Your answer should be the lines of the material that include the word "Sony".

◆ ◆ ◆ ◆ ◆

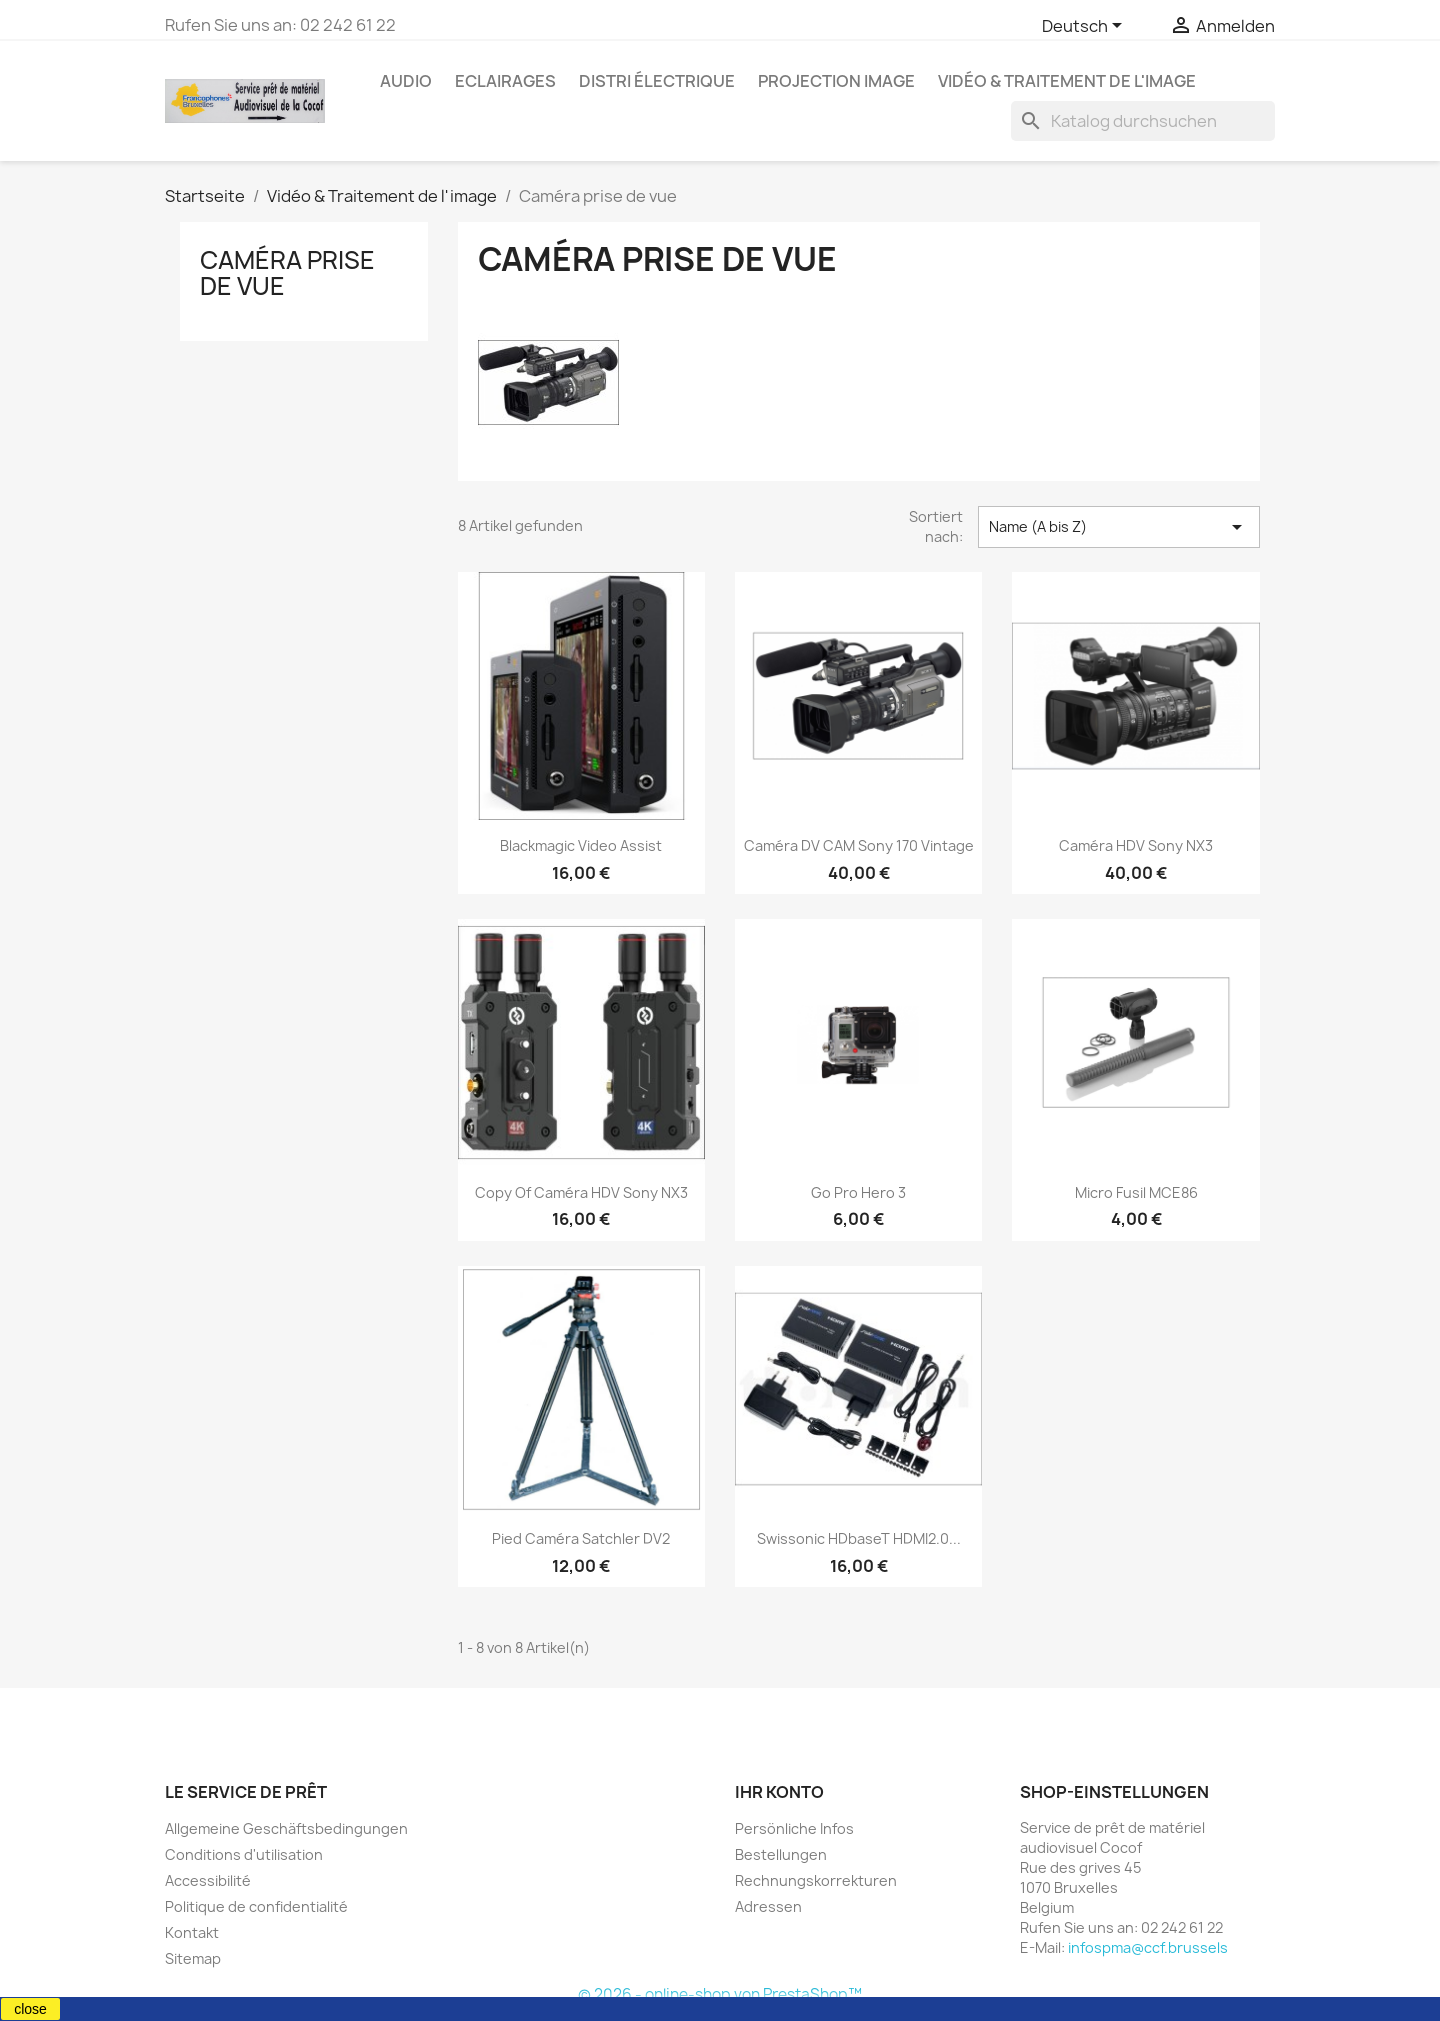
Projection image (836, 81)
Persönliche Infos (794, 1828)
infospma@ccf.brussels (1148, 1947)
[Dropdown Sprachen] (1085, 27)
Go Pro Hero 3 (858, 1192)
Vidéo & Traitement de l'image (1067, 81)
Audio (406, 81)
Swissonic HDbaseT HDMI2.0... (859, 1538)
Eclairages (505, 81)
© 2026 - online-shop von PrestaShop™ (720, 1994)
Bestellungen (781, 1854)
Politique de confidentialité (256, 1906)
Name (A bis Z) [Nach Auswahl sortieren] (1119, 527)
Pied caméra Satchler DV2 (581, 1538)
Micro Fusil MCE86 (1136, 1192)
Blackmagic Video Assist (581, 845)
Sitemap (193, 1958)
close (30, 2009)
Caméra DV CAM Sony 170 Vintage (859, 845)
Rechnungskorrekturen (816, 1880)
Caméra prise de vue (287, 273)
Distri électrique (657, 81)
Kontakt (192, 1932)
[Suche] (1143, 121)
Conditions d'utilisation (244, 1854)
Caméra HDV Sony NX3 (1136, 845)
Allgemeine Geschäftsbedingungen (286, 1828)
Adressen (768, 1906)
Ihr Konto (779, 1792)
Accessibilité (208, 1880)
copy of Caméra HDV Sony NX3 (581, 1192)
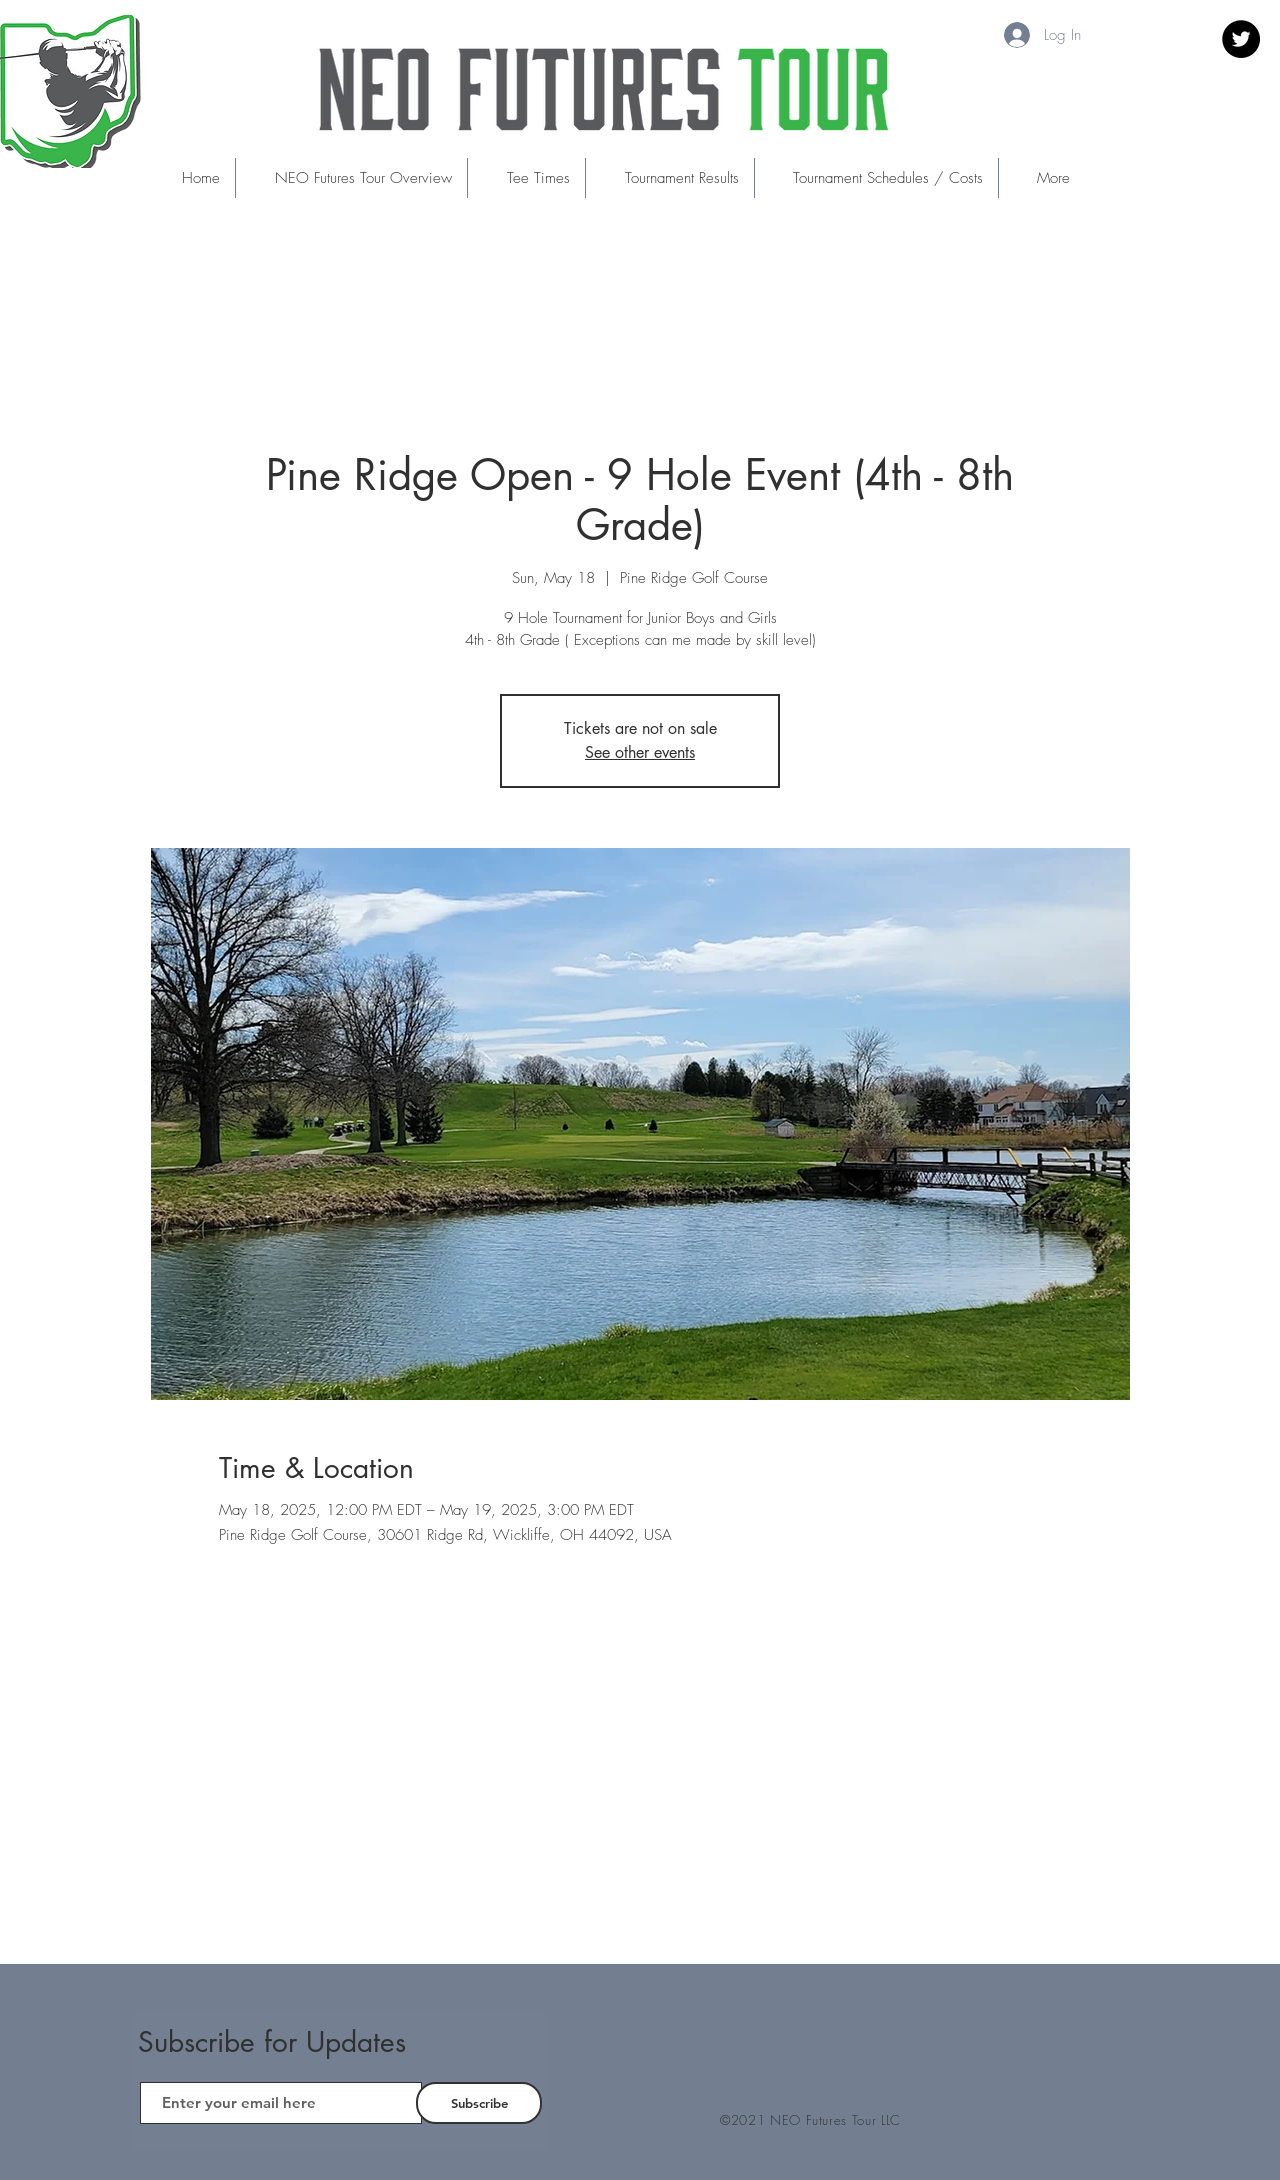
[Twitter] (1241, 39)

◆ ◆ ◆ ◆ ◆

* Exercise result:
Caméra DV CAM Sony 170 Vintage (859, 845)
Caméra HDV Sony NX3 (1136, 845)
copy of Caméra HDV Sony NX3 (581, 1192)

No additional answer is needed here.